**Task directions:** Copy every record exactly, with nothing left out.
---- Materials provided
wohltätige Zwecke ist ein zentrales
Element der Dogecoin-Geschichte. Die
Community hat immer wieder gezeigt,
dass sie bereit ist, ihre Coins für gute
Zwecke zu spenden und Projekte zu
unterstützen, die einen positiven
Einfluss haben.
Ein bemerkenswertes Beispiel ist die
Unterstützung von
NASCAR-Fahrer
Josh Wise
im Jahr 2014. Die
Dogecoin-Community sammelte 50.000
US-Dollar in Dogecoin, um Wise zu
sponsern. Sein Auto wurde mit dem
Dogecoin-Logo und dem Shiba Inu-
--------
**Exercise answer:**
wohltätige Zwecke ist ein zentrales
Element der Dogecoin-Geschichte. Die
Community hat immer wieder gezeigt,
dass sie bereit ist, ihre Coins für gute
Zwecke zu spenden und Projekte zu
unterstützen, die einen positiven
Einfluss haben.
Ein bemerkenswertes Beispiel ist die
Unterstützung von
NASCAR-Fahrer
Josh Wise
im Jahr 2014. Die
Dogecoin-Community sammelte 50.000
US-Dollar in Dogecoin, um Wise zu
sponsern. Sein Auto wurde mit dem
Dogecoin-Logo und dem Shiba Inu-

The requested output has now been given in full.